◆ Activity
Please quote the material exactly, every line of it.

**** Given records

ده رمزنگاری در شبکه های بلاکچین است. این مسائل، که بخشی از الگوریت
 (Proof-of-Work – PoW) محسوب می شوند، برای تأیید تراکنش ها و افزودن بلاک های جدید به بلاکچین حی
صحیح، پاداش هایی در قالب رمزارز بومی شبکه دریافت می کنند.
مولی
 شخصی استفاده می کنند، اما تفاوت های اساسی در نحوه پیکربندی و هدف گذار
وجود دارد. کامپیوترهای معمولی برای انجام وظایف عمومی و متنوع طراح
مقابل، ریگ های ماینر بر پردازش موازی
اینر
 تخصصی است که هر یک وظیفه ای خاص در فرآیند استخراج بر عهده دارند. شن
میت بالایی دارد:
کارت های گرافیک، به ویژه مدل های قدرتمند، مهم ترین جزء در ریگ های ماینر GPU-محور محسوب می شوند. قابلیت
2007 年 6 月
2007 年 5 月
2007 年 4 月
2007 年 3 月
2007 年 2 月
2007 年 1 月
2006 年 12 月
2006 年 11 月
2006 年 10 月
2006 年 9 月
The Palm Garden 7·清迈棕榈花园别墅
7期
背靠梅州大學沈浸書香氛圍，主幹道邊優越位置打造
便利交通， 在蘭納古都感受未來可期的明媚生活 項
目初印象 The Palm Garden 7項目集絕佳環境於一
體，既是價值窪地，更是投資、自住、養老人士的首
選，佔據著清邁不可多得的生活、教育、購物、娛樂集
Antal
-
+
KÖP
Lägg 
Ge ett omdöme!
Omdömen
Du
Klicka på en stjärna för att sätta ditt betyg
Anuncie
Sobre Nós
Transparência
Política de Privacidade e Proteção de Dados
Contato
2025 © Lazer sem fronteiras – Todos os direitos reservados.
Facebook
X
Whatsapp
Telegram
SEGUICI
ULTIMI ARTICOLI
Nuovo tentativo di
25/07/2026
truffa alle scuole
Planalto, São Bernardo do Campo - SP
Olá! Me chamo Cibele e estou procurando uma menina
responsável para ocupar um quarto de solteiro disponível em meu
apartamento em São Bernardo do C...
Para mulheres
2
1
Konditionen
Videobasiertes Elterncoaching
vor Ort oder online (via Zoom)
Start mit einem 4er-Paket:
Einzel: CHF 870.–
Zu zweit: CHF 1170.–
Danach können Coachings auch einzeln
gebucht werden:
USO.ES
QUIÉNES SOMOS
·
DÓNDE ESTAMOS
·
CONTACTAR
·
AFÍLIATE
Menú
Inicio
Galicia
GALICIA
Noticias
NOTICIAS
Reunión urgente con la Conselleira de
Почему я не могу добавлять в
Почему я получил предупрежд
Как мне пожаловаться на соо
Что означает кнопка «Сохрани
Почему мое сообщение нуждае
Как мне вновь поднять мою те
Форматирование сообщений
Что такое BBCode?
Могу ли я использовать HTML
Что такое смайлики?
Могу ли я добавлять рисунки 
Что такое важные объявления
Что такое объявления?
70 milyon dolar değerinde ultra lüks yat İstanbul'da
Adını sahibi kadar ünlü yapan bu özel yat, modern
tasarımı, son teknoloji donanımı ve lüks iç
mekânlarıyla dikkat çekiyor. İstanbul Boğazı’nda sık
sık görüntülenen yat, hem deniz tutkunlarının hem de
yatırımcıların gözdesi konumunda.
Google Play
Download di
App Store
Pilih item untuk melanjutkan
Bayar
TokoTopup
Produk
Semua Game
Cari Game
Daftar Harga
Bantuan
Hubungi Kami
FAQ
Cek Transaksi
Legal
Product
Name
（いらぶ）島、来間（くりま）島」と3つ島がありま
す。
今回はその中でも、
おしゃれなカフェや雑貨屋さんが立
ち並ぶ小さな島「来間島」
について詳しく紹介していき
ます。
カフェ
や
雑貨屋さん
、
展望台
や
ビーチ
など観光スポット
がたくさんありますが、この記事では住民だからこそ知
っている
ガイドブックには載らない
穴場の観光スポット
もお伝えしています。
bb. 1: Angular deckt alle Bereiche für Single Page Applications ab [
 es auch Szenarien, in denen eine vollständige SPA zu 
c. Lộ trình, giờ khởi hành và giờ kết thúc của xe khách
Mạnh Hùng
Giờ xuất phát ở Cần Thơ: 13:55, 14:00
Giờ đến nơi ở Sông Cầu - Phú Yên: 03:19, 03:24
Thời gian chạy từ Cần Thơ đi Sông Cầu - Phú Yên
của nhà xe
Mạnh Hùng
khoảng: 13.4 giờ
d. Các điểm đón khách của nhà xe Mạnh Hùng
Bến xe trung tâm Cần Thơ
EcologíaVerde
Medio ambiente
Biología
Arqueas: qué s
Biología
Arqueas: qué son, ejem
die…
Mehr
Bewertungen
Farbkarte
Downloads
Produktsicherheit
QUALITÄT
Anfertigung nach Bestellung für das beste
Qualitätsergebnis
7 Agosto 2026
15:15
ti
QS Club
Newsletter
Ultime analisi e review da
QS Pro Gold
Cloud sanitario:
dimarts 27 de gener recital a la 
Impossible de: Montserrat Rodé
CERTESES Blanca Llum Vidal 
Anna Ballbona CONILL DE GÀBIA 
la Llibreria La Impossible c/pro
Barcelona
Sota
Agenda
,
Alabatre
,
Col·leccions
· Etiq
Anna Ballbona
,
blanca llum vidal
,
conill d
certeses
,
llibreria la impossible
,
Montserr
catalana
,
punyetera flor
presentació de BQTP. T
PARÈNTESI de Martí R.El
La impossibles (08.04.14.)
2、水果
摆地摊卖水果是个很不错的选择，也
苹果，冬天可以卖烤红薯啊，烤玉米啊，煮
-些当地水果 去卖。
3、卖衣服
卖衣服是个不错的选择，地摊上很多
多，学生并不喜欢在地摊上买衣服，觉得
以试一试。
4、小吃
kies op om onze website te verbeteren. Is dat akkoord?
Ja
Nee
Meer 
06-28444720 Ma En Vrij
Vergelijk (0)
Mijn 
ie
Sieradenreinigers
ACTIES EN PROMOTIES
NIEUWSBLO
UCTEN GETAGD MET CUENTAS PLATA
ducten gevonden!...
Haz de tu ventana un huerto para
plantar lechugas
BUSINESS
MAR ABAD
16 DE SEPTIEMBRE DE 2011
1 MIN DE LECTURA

********

◆ Task output
ده رمزنگاری در شبکه های بلاکچین است. این مسائل، که بخشی از الگوریت
 (Proof-of-Work – PoW) محسوب می شوند، برای تأیید تراکنش ها و افزودن بلاک های جدید به بلاکچین حی
صحیح، پاداش هایی در قالب رمزارز بومی شبکه دریافت می کنند.
مولی
 شخصی استفاده می کنند، اما تفاوت های اساسی در نحوه پیکربندی و هدف گذار
وجود دارد. کامپیوترهای معمولی برای انجام وظایف عمومی و متنوع طراح
مقابل، ریگ های ماینر بر پردازش موازی
اینر
 تخصصی است که هر یک وظیفه ای خاص در فرآیند استخراج بر عهده دارند. شن
میت بالایی دارد:
کارت های گرافیک، به ویژه مدل های قدرتمند، مهم ترین جزء در ریگ های ماینر GPU-محور محسوب می شوند. قابلیت
2007 年 6 月
2007 年 5 月
2007 年 4 月
2007 年 3 月
2007 年 2 月
2007 年 1 月
2006 年 12 月
2006 年 11 月
2006 年 10 月
2006 年 9 月
The Palm Garden 7·清迈棕榈花园别墅
7期
背靠梅州大學沈浸書香氛圍，主幹道邊優越位置打造
便利交通， 在蘭納古都感受未來可期的明媚生活 項
目初印象 The Palm Garden 7項目集絕佳環境於一
體，既是價值窪地，更是投資、自住、養老人士的首
選，佔據著清邁不可多得的生活、教育、購物、娛樂集
Antal
-
+
KÖP
Lägg 
Ge ett omdöme!
Omdömen
Du
Klicka på en stjärna för att sätta ditt betyg
Anuncie
Sobre Nós
Transparência
Política de Privacidade e Proteção de Dados
Contato
2025 © Lazer sem fronteiras – Todos os direitos reservados.
Facebook
X
Whatsapp
Telegram
SEGUICI
ULTIMI ARTICOLI
Nuovo tentativo di
25/07/2026
truffa alle scuole
Planalto, São Bernardo do Campo - SP
Olá! Me chamo Cibele e estou procurando uma menina
responsável para ocupar um quarto de solteiro disponível em meu
apartamento em São Bernardo do C...
Para mulheres
2
1
Konditionen
Videobasiertes Elterncoaching
vor Ort oder online (via Zoom)
Start mit einem 4er-Paket:
Einzel: CHF 870.–
Zu zweit: CHF 1170.–
Danach können Coachings auch einzeln
gebucht werden:
USO.ES
QUIÉNES SOMOS
·
DÓNDE ESTAMOS
·
CONTACTAR
·
AFÍLIATE
Menú
Inicio
Galicia
GALICIA
Noticias
NOTICIAS
Reunión urgente con la Conselleira de
Почему я не могу добавлять в
Почему я получил предупрежд
Как мне пожаловаться на соо
Что означает кнопка «Сохрани
Почему мое сообщение нуждае
Как мне вновь поднять мою те
Форматирование сообщений
Что такое BBCode?
Могу ли я использовать HTML
Что такое смайлики?
Могу ли я добавлять рисунки 
Что такое важные объявления
Что такое объявления?
70 milyon dolar değerinde ultra lüks yat İstanbul'da
Adını sahibi kadar ünlü yapan bu özel yat, modern
tasarımı, son teknoloji donanımı ve lüks iç
mekânlarıyla dikkat çekiyor. İstanbul Boğazı’nda sık
sık görüntülenen yat, hem deniz tutkunlarının hem de
yatırımcıların gözdesi konumunda.
Google Play
Download di
App Store
Pilih item untuk melanjutkan
Bayar
TokoTopup
Produk
Semua Game
Cari Game
Daftar Harga
Bantuan
Hubungi Kami
FAQ
Cek Transaksi
Legal
Product
Name
（いらぶ）島、来間（くりま）島」と3つ島がありま
す。
今回はその中でも、
おしゃれなカフェや雑貨屋さんが立
ち並ぶ小さな島「来間島」
について詳しく紹介していき
ます。
カフェ
や
雑貨屋さん
、
展望台
や
ビーチ
など観光スポット
がたくさんありますが、この記事では住民だからこそ知
っている
ガイドブックには載らない
穴場の観光スポット
もお伝えしています。
bb. 1: Angular deckt alle Bereiche für Single Page Applications ab [
 es auch Szenarien, in denen eine vollständige SPA zu 
c. Lộ trình, giờ khởi hành và giờ kết thúc của xe khách
Mạnh Hùng
Giờ xuất phát ở Cần Thơ: 13:55, 14:00
Giờ đến nơi ở Sông Cầu - Phú Yên: 03:19, 03:24
Thời gian chạy từ Cần Thơ đi Sông Cầu - Phú Yên
của nhà xe
Mạnh Hùng
khoảng: 13.4 giờ
d. Các điểm đón khách của nhà xe Mạnh Hùng
Bến xe trung tâm Cần Thơ
EcologíaVerde
Medio ambiente
Biología
Arqueas: qué s
Biología
Arqueas: qué son, ejem
die…
Mehr
Bewertungen
Farbkarte
Downloads
Produktsicherheit
QUALITÄT
Anfertigung nach Bestellung für das beste
Qualitätsergebnis
7 Agosto 2026
15:15
ti
QS Club
Newsletter
Ultime analisi e review da
QS Pro Gold
Cloud sanitario:
dimarts 27 de gener recital a la 
Impossible de: Montserrat Rodé
CERTESES Blanca Llum Vidal 
Anna Ballbona CONILL DE GÀBIA 
la Llibreria La Impossible c/pro
Barcelona
Sota
Agenda
,
Alabatre
,
Col·leccions
· Etiq
Anna Ballbona
,
blanca llum vidal
,
conill d
certeses
,
llibreria la impossible
,
Montserr
catalana
,
punyetera flor
presentació de BQTP. T
PARÈNTESI de Martí R.El
La impossibles (08.04.14.)
2、水果
摆地摊卖水果是个很不错的选择，也
苹果，冬天可以卖烤红薯啊，烤玉米啊，煮
-些当地水果 去卖。
3、卖衣服
卖衣服是个不错的选择，地摊上很多
多，学生并不喜欢在地摊上买衣服，觉得
以试一试。
4、小吃
kies op om onze website te verbeteren. Is dat akkoord?
Ja
Nee
Meer 
06-28444720 Ma En Vrij
Vergelijk (0)
Mijn 
ie
Sieradenreinigers
ACTIES EN PROMOTIES
NIEUWSBLO
UCTEN GETAGD MET CUENTAS PLATA
ducten gevonden!...
Haz de tu ventana un huerto para
plantar lechugas
BUSINESS
MAR ABAD
16 DE SEPTIEMBRE DE 2011
1 MIN DE LECTURA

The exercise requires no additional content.